Once we’ve reached the first of the Whitsunday Islands, we slow down for a more gentle cruise along rocky, woody bays. Not long and we spot the first whale – a nearly new-born, just a few dozen meters away. Turtles stick their heads out of the water, as we put on our wet-suits and snorkel masks for an underwater view of the Great Barrier Reef.
Visibility isn’t great that day due to the windy weather earlier that week (and we are spoiled from our stay at Lady Elliot Island some days earlier…), but we can spot the coral reef and varieties of fish.
Whitehaven Beach on Whitsunday Island
Whitehaven Beach is no doubt the most famous place on Whitsunday Islands, which we notice as soon as we hop off the raft to get a feel of this perfect white sand – comfortably cool despite midday heat.
The 7 kilometres long beach was awarded Queensland’s Cleanest Beach in Keep Australia Beautiful’s 2008 Clean Beach Challenge State Awards. In July 2010, Whitehaven Beach was named the top Eco Friendly Beach in the world by CNN.com. Dogs are not permitted on the beach and cigarette smoking is prohibited.

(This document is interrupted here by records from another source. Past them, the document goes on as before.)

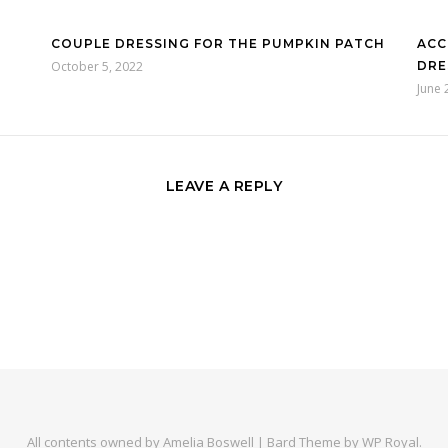
COUPLE DRESSING FOR THE PUMPKIN PATCH
ACC
October 5, 2022
DRE
June 
LEAVE A REPLY
All contents owned by Amelia Boswell |
Bard Theme by
WP Royal
.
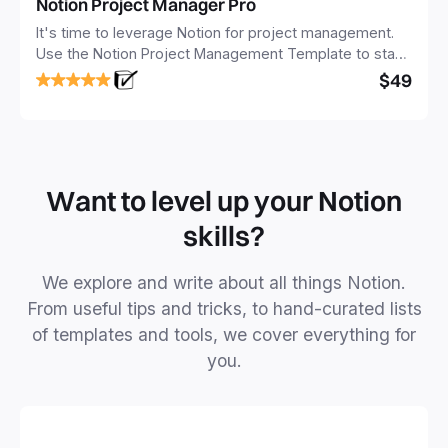
Notion Project Manager Pro
It's time to leverage Notion for project management.
Use the Notion Project Management Template to stay
focused and implement a robust structure for your
$49
business or personal projects.
Want to level up your Notion
skills?
We explore and write about all things Notion.
From useful tips and tricks, to hand-curated lists
of templates and tools, we cover everything for
you.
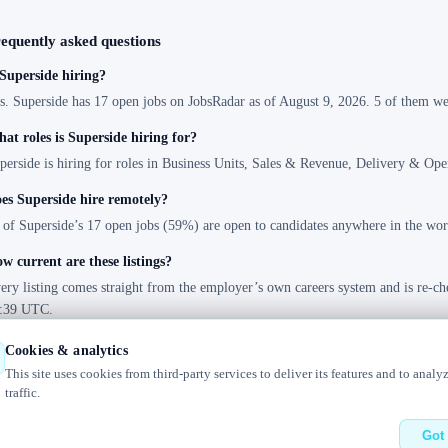
equently asked questions
 Superside hiring?
s. Superside has 17 open jobs on JobsRadar as of August 9, 2026. 5 of them wer
at roles is Superside hiring for?
perside is hiring for roles in Business Units, Sales & Revenue, Delivery & Ope
es Superside hire remotely?
 of Superside’s 17 open jobs (59%) are open to candidates anywhere in the wor
w current are these listings?
ery listing comes straight from the employer’s own careers system and is re-ch
:39 UTC.
Cookies & analytics
This site uses cookies from third-party services to deliver its features and to analy
traffic.
bout
Changelog
Contact us
Got 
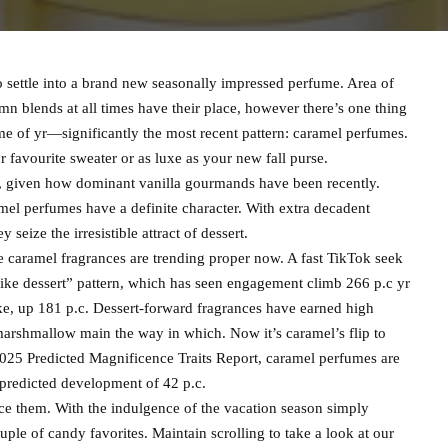
e to settle into a brand new seasonally impressed perfume. Area of
mn blends at all times have their place, however there’s one thing
ime of yr—significantly the most recent pattern: caramel perfumes.
 favourite sweater or as luxe as your new fall purse.
ng, given how dominant vanilla gourmands have been recently.
el perfumes have a definite character. With extra decadent
seize the irresistible attract of dessert.
e caramel fragrances are trending proper now. A fast TikTok seek
 like dessert” pattern, which has seen engagement climb 266 p.c yr
ke, up 181 p.c. Dessert-forward fragrances have earned high
d marshmallow main the way in which. Now it’s caramel’s flip to
2025 Predicted Magnificence Traits Report, caramel perfumes are
 predicted development of 42 p.c.
brace them. With the indulgence of the vacation season simply
ple of candy favorites. Maintain scrolling to take a look at our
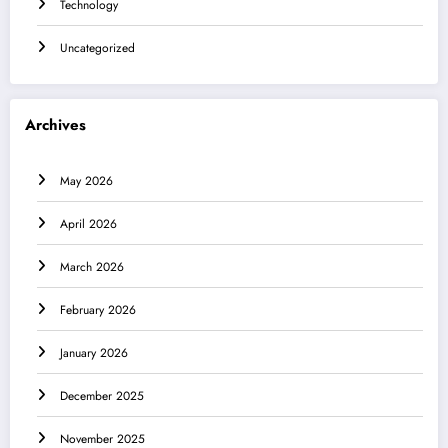
Technology
Uncategorized
Archives
May 2026
April 2026
March 2026
February 2026
January 2026
December 2025
November 2025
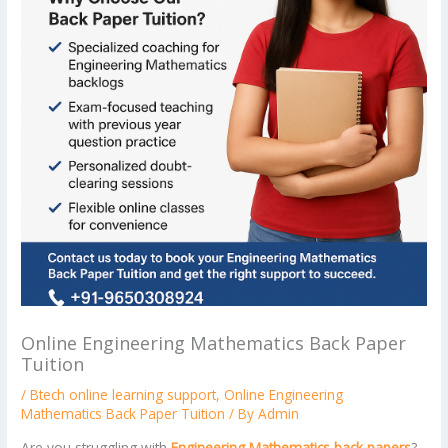
Online Engineering Mathematics Back Paper
Tuition
/
Btech online learning support
,
Online Engineering
Mathematics Back Paper Tuition
/ By
Admin
Are you struggling with
Engineering Mathematics back papers
?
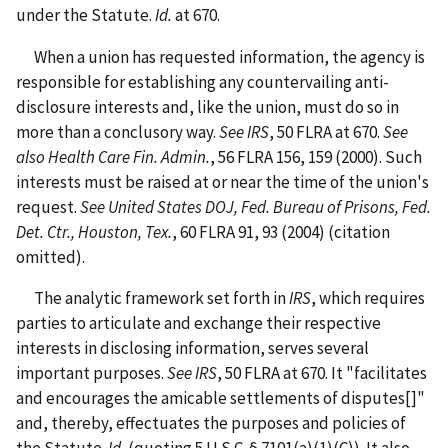
under the Statute.
Id.
at 670.
When a union has requested information, the agency is
responsible for establishing any countervailing anti-
disclosure interests and, like the union, must do so in
more than a conclusory way.
See IRS
, 50 FLRA at 670.
See
also
Health Care Fin. Admin.
, 56 FLRA 156, 159 (2000).
Such
interests must be raised at or near the time of the union's
request.
See United States DOJ, Fed. Bureau of Prisons, Fed.
Det. Ctr., Houston, Tex.
, 60 FLRA 91, 93 (2004)
(citation
omitted).
The analytic framework set forth in
IRS
, which requires
parties to articulate and exchange their respective
interests in disclosing information, serves several
important purposes.
See IRS
, 50 FLRA at 670.
It "facilitates
and encourages the amicable settlements of disputes[]"
and, thereby, effectuates the purposes and policies of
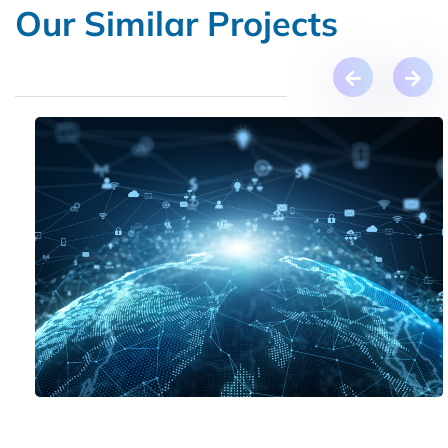
Our Similar Projects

Whitehaven Beach is known for its white sands. The sand consists of 98% pure silica which gives it a bright white color. Local rocks do not contain silica so it has been suggested that the sands were brought to the beach via prevailing sea currents over millions of years.
Unlike regular sand, the sand on Whitehaven Beach does not retain heat, making it comfortable to walk barefoot on a hot day. This sand is also very fine, and can damage electronic equipment, such as telephones and cameras, although it is good at polishing up jewellery.
Great Barrier Reef conservation
Conserving the pristine marine environment of the Great Barrier Reef has become a bit of a concern lately due to Australia’s lust for mining and China’s hunger for natural resources, which has even put the Marine Park’s status as UNESCO world heritage into question.
Eco-friendly tourism is a much gentler economic activity and as such a great alternative to mining or drilling for oil. Our Ocean Rafting crew Will and Sarah are both actively involved in conservation by voluntarily monitoring wildlife for the Marine Park Authority.
It is mid-afternoon as we speed back from the perfect white sands to Airlie Beach. Chocolate cake in hand – which makes the earlier on-board lunch buffet complete – we enjoy the wind, sun and unspoiled views across Queensland’s coast.
Bicentennial walkway in Airlie Beach
Whitsundays ocean rafting sure is a highlight when visiting Airlie Beach, but there are some other things you don’t want to miss out on. Even if you only have a couple of days in Airlie Beach, walking the Bicentennial Walkway right along the inner coast line is a must, especially in the morning or during sunset.